## Exercise goal
Starting at the line below that contains "Enumerate the UI" and ending at the line that contains "Give bounding boxes", retype each line exactly as it stands, but omit the pictures.

[Data]

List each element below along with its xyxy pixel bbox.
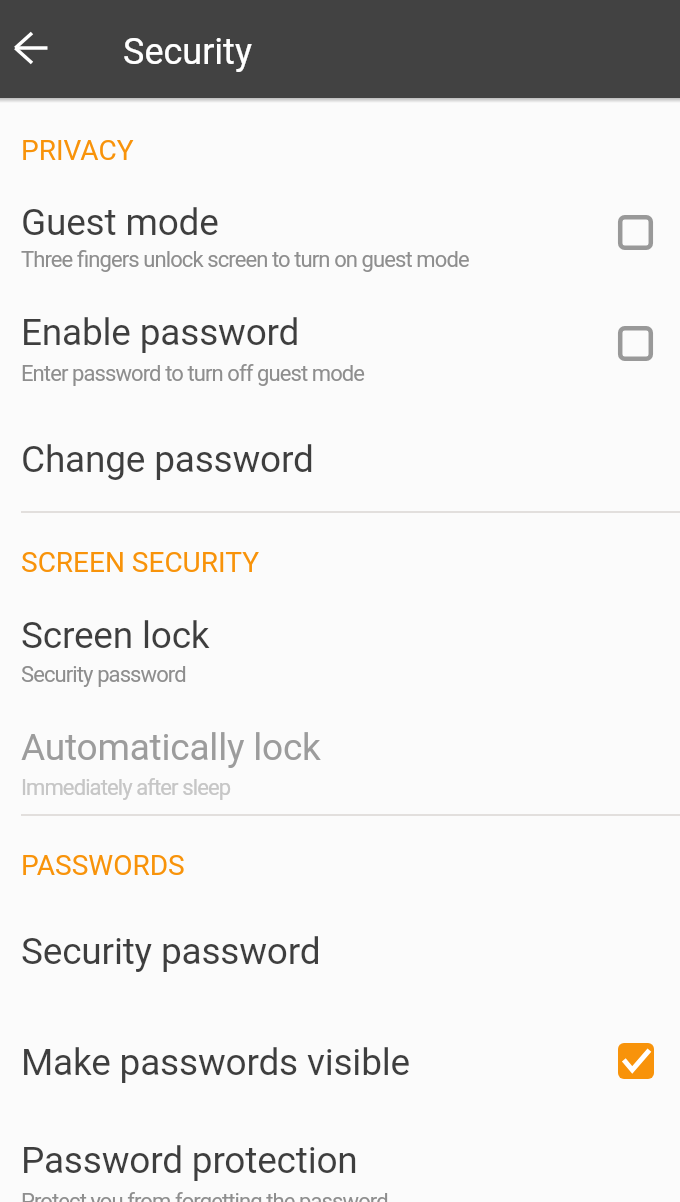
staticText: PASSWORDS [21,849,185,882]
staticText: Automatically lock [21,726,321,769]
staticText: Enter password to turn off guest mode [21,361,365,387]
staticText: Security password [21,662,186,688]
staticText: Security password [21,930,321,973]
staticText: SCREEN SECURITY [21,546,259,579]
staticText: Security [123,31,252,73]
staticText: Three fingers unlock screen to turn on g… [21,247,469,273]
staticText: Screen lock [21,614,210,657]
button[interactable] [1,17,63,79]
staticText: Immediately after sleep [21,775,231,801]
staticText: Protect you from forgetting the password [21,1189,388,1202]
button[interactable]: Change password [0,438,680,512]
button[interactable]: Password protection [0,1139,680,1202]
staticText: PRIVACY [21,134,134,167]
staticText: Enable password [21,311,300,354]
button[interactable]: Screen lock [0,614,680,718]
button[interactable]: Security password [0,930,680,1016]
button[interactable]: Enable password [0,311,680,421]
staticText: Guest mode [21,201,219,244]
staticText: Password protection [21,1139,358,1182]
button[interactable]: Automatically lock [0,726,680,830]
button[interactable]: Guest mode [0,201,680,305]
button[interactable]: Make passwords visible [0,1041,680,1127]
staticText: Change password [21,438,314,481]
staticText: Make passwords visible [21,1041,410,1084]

[/Data]
[Data]

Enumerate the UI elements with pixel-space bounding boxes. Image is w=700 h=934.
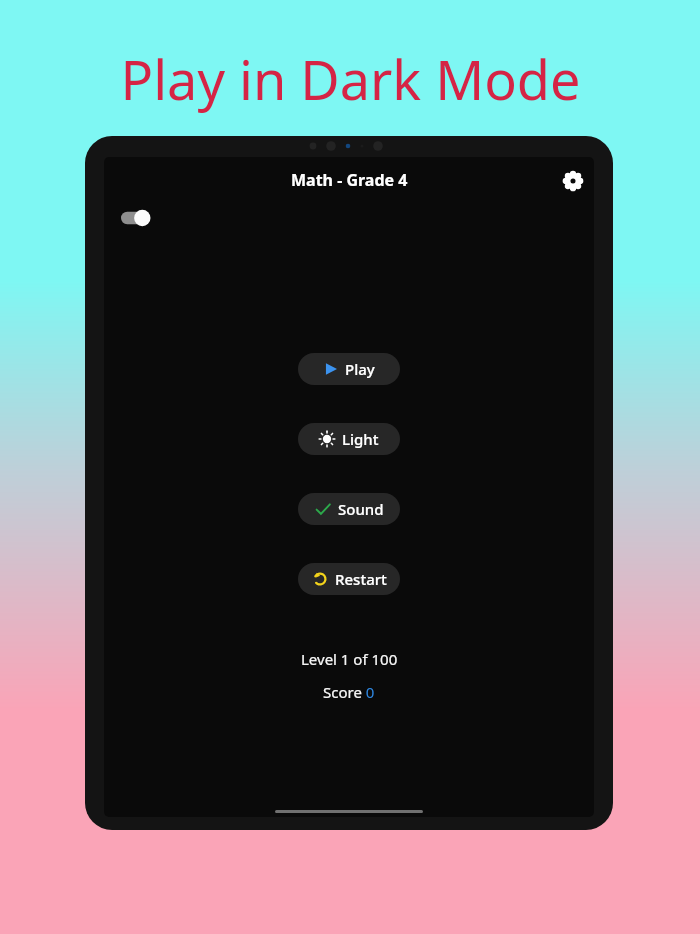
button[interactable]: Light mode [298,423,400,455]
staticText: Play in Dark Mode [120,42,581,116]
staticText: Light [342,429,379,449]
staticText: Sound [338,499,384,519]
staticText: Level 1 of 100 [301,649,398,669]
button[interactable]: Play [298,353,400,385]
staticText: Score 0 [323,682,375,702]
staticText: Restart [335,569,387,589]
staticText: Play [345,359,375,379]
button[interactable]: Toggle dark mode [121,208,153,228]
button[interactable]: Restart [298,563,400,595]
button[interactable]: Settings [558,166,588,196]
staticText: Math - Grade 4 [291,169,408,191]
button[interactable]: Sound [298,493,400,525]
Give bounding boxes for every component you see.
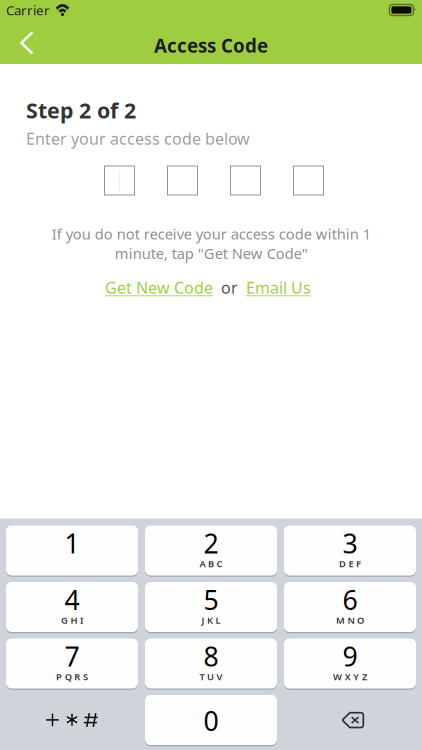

[/Data]

## Solved exercise
Enumerate the UI elements with pixel-space bounding boxes. Image is w=700 h=934.
button[interactable]: Light mode [298,423,400,455]
staticText: Play in Dark Mode [120,42,581,116]
staticText: Light [342,429,379,449]
staticText: Sound [338,499,384,519]
staticText: Level 1 of 100 [301,649,398,669]
button[interactable]: Play [298,353,400,385]
staticText: Score 0 [323,682,375,702]
staticText: Restart [335,569,387,589]
staticText: Play [345,359,375,379]
button[interactable]: Toggle dark mode [121,208,153,228]
button[interactable]: Restart [298,563,400,595]
button[interactable]: Settings [558,166,588,196]
staticText: Math - Grade 4 [291,169,408,191]
button[interactable]: Sound [298,493,400,525]
Give bounding boxes for every component you see.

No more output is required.